• Icon: Bug Bug
    • Resolution: Fixed
    • Icon: Highest Highest
    • 5.0.0, 4.14.5
    • 4.12.1, 4.14.3, 4.14.4
    • None
    • None

      Summary

      Bitbucket fails to release SSH SCM hosting tickets if SSH commands terminate early. Hosting tickets will be leaked until a restart is required.

      Expected Results

      Bitbucket will remove hosting tickets when necessary.

      Actual Results

      The ticket pool becomes exhausted.

      Workaround

      Restart Bitbucket when it becomes overloaded.

      Solution

      Upgrade to 4.14.5 or above.

          Form Name

            [BSERV-9729] Bitbucket doesn't always release SSH hosting tickets

            Ranjith Thettallil added a comment - - edited

            The description: "4) Analyse the log file to determine what the minimum scm-hosting ticket usage was during the period monitored. If usage reached zero then there is no ticket leak" is misleading.  "If usage reached zero then there is no ticket leak." is this true? I am getting a feeling that if is reaches(0/12), then isn't it bug?
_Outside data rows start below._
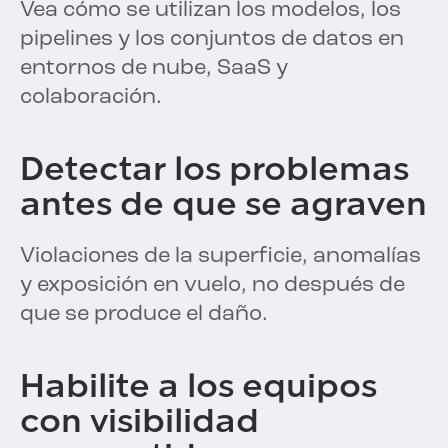
Vea cómo se utilizan los modelos, los
pipelines y los conjuntos de datos en
entornos de nube, SaaS y
colaboración.
Detectar los problemas
antes de que se agraven
Violaciones de la superficie, anomalías
y exposición en vuelo, no después de
que se produce el daño.
Habilite a los equipos
con visibilidad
            Further below it says "So obviously if you ever see a log message where after release the two numbers are equal there is certainly no leak." ?

             

             

            Ranjith Thettallil added a comment - - edited The description: "4) Analyse the log file to determine what the minimum scm-hosting ticket usage was during the period monitored. If usage reached zero then there is no ticket leak" is misleading.  "If usage reached zero then there is no ticket leak." is this true? I am getting a feeling that if is reaches(0/12), then isn't it bug? Further below it says "So obviously if you ever see a log message where after release the two numbers are equal there is certainly no leak." ?    

            Ben Humphreys added a comment - - edited

            There have been some requests for instructions to help determine if a system is impacted by this bug; versus exhausting available tickets due to real load.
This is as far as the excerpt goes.